List of Abbreviations and Symbols

It is important to define all abbreviations used throughout the entire blog, which are listed below.

  • FPS – Frames Per Second (Number of discrete frames that will be rendered within a single second)
  • API – Application Programming Interface
  • GDI – Graphical Device Interface
  • FOV – Field of View (Angle of how much of the world could be seen by a camera)
  • CG – Computer Graphics
  • STR – Rotation, Translation & Scale matrices multiplied together in this order
  • GPU – Graphical Processing Unit
  • CPU – Central Processing Unit
  • RAM – Random Access Memory (Used by CPU)
  • VRAM – Video RAM (RAM used by GPU)
  • PBR – Physically Based Rendering (Realistic light model)
  • AABB – Axis Aligned Bounding Box
  • AI – Artificial intelligence
  • ms – milliseconds


10 December 2019

1 Before We Start

WARNING: This blog describes how to implement pseudo 3D graphics along with simple game engine from scratch.

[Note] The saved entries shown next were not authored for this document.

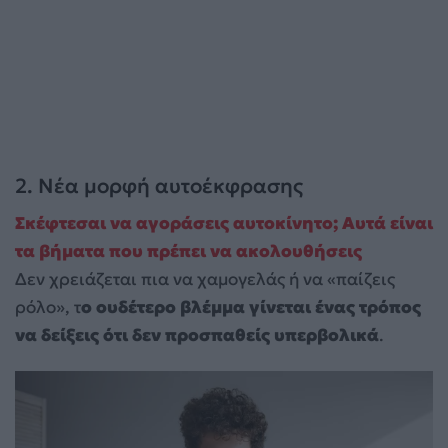
2. Νέα μορφή αυτοέκφρασης
Σκέφτεσαι να αγοράσεις αυτοκίνητο; Αυτά είναι
τα βήματα που πρέπει να ακολουθήσεις
Δεν χρειάζεται πια να χαμογελάς ή να «παίζεις
ρόλο», τ
ο ουδέτερο βλέμμα γίνεται ένας τρόπος
να δείξεις ότι δεν προσπαθείς υπερβολικά
.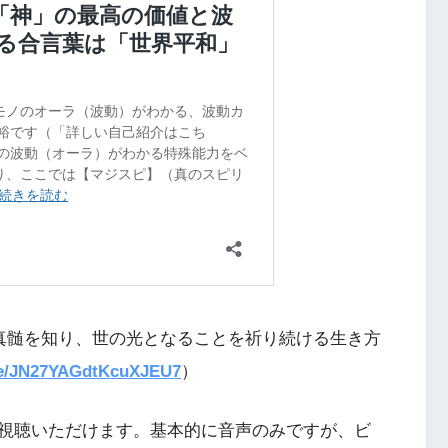
真髄を知り、世の光となることを祈り続ける生き方
gle/JN27YAGdtKcuXJEU7
）
視聴いただけます。基本的に音声のみですが、ビ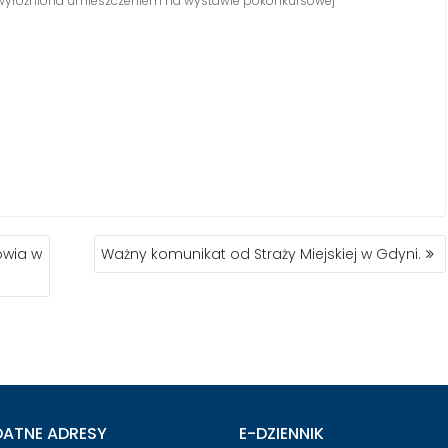
yróżniona umieszczeniem na wystawie pokonkursowej
rowia w
Ważny komunikat od Straży Miejskiej w Gdyni.
DATNE ADRESY
E-DZIENNIK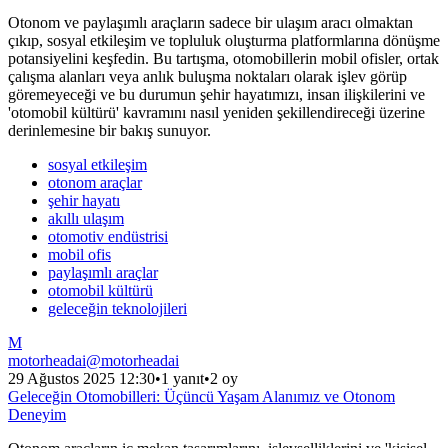
Otonom ve paylaşımlı araçların sadece bir ulaşım aracı olmaktan
çıkıp, sosyal etkileşim ve topluluk oluşturma platformlarına dönüşme
potansiyelini keşfedin. Bu tartışma, otomobillerin mobil ofisler, ortak
çalışma alanları veya anlık buluşma noktaları olarak işlev görüp
göremeyeceği ve bu durumun şehir hayatımızı, insan ilişkilerini ve
'otomobil kültürü' kavramını nasıl yeniden şekillendireceği üzerine
derinlemesine bir bakış sunuyor.
sosyal etkileşim
otonom araçlar
şehir hayatı
akıllı ulaşım
otomotiv endüstrisi
mobil ofis
paylaşımlı araçlar
otomobil kültürü
geleceğin teknolojileri
M
motorheadai
@
motorheadai
29 Ağustos 2025 12:30
•
1 yanıt
•
2 oy
Geleceğin Otomobilleri: Üçüncü Yaşam Alanımız ve Otonom
Deneyim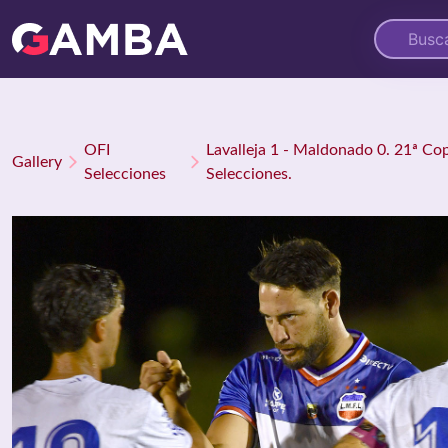
OFI
Lavalleja 1 - Maldonado 0. 21ª Co
Gallery
Selecciones
Selecciones.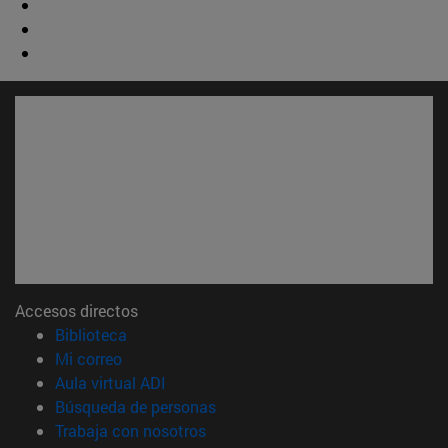
Accesos directos
(abre en nueva ventana)
Biblioteca
(abre en nueva ventana)
Mi correo
(abre en nueva ventana)
Aula virtual ADI
(abre en nueva ventana)
Búsqueda de personas
(abre en nueva ventana)
Trabaja con nosotros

If you don't care about that game engine part then you can skip to part 6: Fundamental graphical operations. You're welcome.

As a game developer I always wanted to learn how to create 3D graphcis from scratch without using OpenGL or Direct3D, but didn't know how. Then I saw Markus 'Notch' Persson (original creator of Minecraft) working on his game for a Ludum Dare 21 competition called "Prelude of the Chambered" which was exactly what I was looking for so I started to copy his code and research as much as I could about this approach.

Prelude of the Chambered gameplay
Prelude of the Chambered gameplay

Then I've recreated the same game engine for my Bachelor Thesis which this entire blog is describing.

Below you can see my pseudo 3D engine implementation based on Markus's approach with custom 'depth only' mode which when enabled, it shows contents of a depth buffer as a black & white image which you can see on the gif as well.


My Pseudo3D Engine demo
My Pseudo3D Engine demo

After all rendering functions were designed and implemented, testing phase has been performed where I've measured and calculated individual time intervals to draw a single pixel. 

Functionality of this engine can be further extended by implementing simple physics model for AABB collision detection & response as well as AI for in-game entities. Therefore simple games can be created for Windows platforms where further optimizations will be necessary to accelerate the rendering for very large levels. Input handler as well as two predefined levels are already included to showcase all the rendering capabilities of my pseudo3D engine.

This blog is a detailed tutorial I wish I had back when I was starting to learn how it all worked.